## [Aim of the task]
Send back the data below exactly. Drop every picture.

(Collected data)
════════════════════

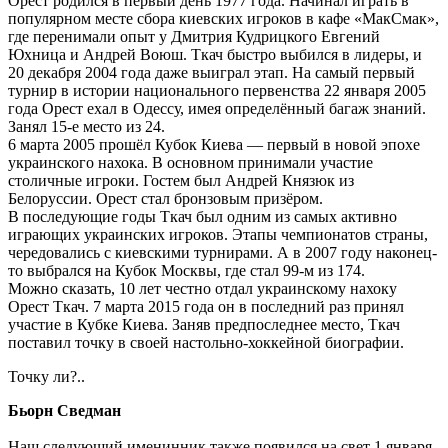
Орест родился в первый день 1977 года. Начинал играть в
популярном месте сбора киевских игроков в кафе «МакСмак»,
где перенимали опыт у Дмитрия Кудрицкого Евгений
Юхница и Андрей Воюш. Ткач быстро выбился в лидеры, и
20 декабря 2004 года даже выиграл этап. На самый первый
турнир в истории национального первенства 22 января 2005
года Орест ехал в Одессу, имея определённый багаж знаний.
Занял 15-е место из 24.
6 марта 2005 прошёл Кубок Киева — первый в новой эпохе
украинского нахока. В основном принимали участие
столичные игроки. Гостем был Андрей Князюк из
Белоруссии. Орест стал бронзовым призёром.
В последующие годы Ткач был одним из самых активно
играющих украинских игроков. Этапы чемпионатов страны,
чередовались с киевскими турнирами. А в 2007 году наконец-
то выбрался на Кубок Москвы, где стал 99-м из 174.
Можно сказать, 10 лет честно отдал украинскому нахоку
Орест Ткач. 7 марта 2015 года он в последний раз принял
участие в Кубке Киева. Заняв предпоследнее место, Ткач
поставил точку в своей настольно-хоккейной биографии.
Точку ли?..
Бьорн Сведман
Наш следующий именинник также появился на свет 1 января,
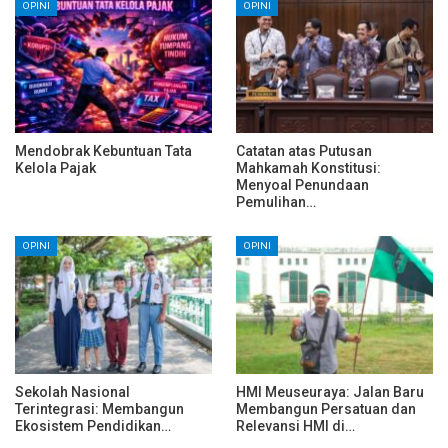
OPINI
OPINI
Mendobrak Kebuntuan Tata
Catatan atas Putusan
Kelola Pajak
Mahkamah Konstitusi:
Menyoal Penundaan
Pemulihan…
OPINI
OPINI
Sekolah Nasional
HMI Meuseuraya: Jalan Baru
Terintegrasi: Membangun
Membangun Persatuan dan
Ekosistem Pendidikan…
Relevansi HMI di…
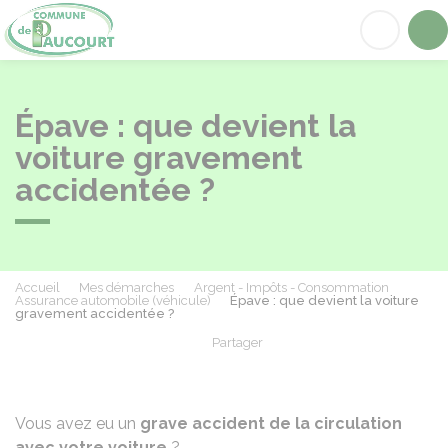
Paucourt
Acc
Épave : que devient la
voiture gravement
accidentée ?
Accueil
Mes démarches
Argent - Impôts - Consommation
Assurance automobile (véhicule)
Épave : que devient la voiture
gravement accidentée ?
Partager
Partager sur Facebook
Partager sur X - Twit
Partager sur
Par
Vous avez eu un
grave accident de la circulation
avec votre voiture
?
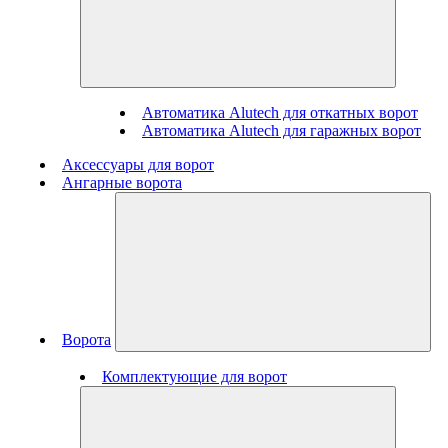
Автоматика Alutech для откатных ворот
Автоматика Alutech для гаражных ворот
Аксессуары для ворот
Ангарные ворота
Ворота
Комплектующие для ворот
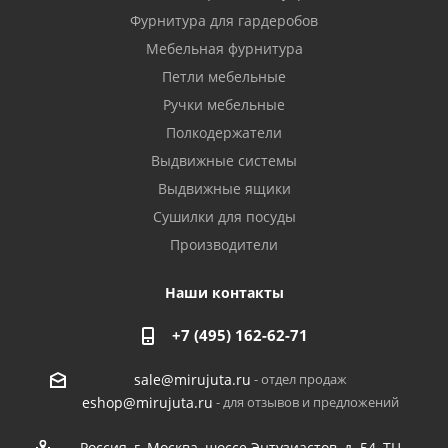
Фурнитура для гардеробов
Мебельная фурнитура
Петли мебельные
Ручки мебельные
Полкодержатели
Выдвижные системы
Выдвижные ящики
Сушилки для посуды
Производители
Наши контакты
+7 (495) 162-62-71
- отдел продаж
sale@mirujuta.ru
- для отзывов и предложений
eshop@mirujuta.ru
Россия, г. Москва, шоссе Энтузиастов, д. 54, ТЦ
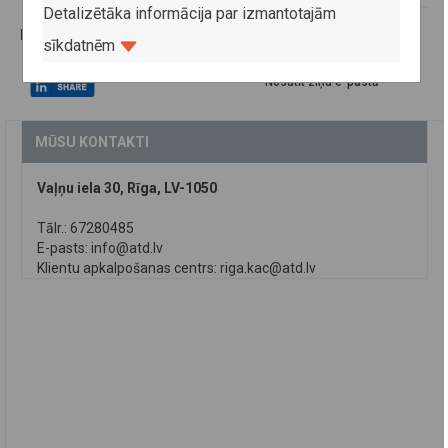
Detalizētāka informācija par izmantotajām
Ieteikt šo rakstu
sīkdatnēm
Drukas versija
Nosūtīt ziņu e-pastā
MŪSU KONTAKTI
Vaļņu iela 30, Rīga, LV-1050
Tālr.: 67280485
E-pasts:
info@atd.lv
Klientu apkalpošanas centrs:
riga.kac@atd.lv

════════════════════

## [Task output]
Орест родился в первый день 1977 года. Начинал играть в
популярном месте сбора киевских игроков в кафе «МакСмак»,
где перенимали опыт у Дмитрия Кудрицкого Евгений
Юхница и Андрей Воюш. Ткач быстро выбился в лидеры, и
20 декабря 2004 года даже выиграл этап. На самый первый
турнир в истории национального первенства 22 января 2005
года Орест ехал в Одессу, имея определённый багаж знаний.
Занял 15-е место из 24.
6 марта 2005 прошёл Кубок Киева — первый в новой эпохе
украинского нахока. В основном принимали участие
столичные игроки. Гостем был Андрей Князюк из
Белоруссии. Орест стал бронзовым призёром.
В последующие годы Ткач был одним из самых активно
играющих украинских игроков. Этапы чемпионатов страны,
чередовались с киевскими турнирами. А в 2007 году наконец-
то выбрался на Кубок Москвы, где стал 99-м из 174.
Можно сказать, 10 лет честно отдал украинскому нахоку
Орест Ткач. 7 марта 2015 года он в последний раз принял
участие в Кубке Киева. Заняв предпоследнее место, Ткач
поставил точку в своей настольно-хоккейной биографии.
Точку ли?..
Бьорн Сведман
Наш следующий именинник также появился на свет 1 января,
OPINI
OPINI
Mendobrak Kebuntuan Tata
Catatan atas Putusan
Kelola Pajak
Mahkamah Konstitusi:
Menyoal Penundaan
Pemulihan…
OPINI
OPINI
Sekolah Nasional
HMI Meuseuraya: Jalan Baru
Terintegrasi: Membangun
Membangun Persatuan dan
Ekosistem Pendidikan…
Relevansi HMI di…
Paucourt
Acc
Épave : que devient la
voiture gravement
accidentée ?
Accueil
Mes démarches
Argent - Impôts - Consommation
Assurance automobile (véhicule)
Épave : que devient la voiture
gravement accidentée ?
Partager
Partager sur Facebook
Partager sur X - Twit
Partager sur
Par
Vous avez eu un
grave accident de la circulation
avec votre voiture
?
Автоматика Alutech для откатных ворот
Автоматика Alutech для гаражных ворот
Аксессуары для ворот
Ангарные ворота
Ворота
Комплектующие для ворот
Фурнитура для гардеробов
Мебельная фурнитура
Петли мебельные
Ручки мебельные
Полкодержатели
Выдвижные системы
Выдвижные ящики
Сушилки для посуды
Производители
Наши контакты
+7 (495) 162-62-71
- отдел продаж
sale@mirujuta.ru
- для отзывов и предложений
eshop@mirujuta.ru
Россия, г. Москва, шоссе Энтузиастов, д. 54, ТЦ
Detalizētāka informācija par izmantotajām
Ieteikt šo rakstu
sīkdatnēm
Drukas versija
Nosūtīt ziņu e-pastā
MŪSU KONTAKTI
Vaļņu iela 30, Rīga, LV-1050
Tālr.: 67280485
E-pasts:
info@atd.lv
Klientu apkalpošanas centrs:
riga.kac@atd.lv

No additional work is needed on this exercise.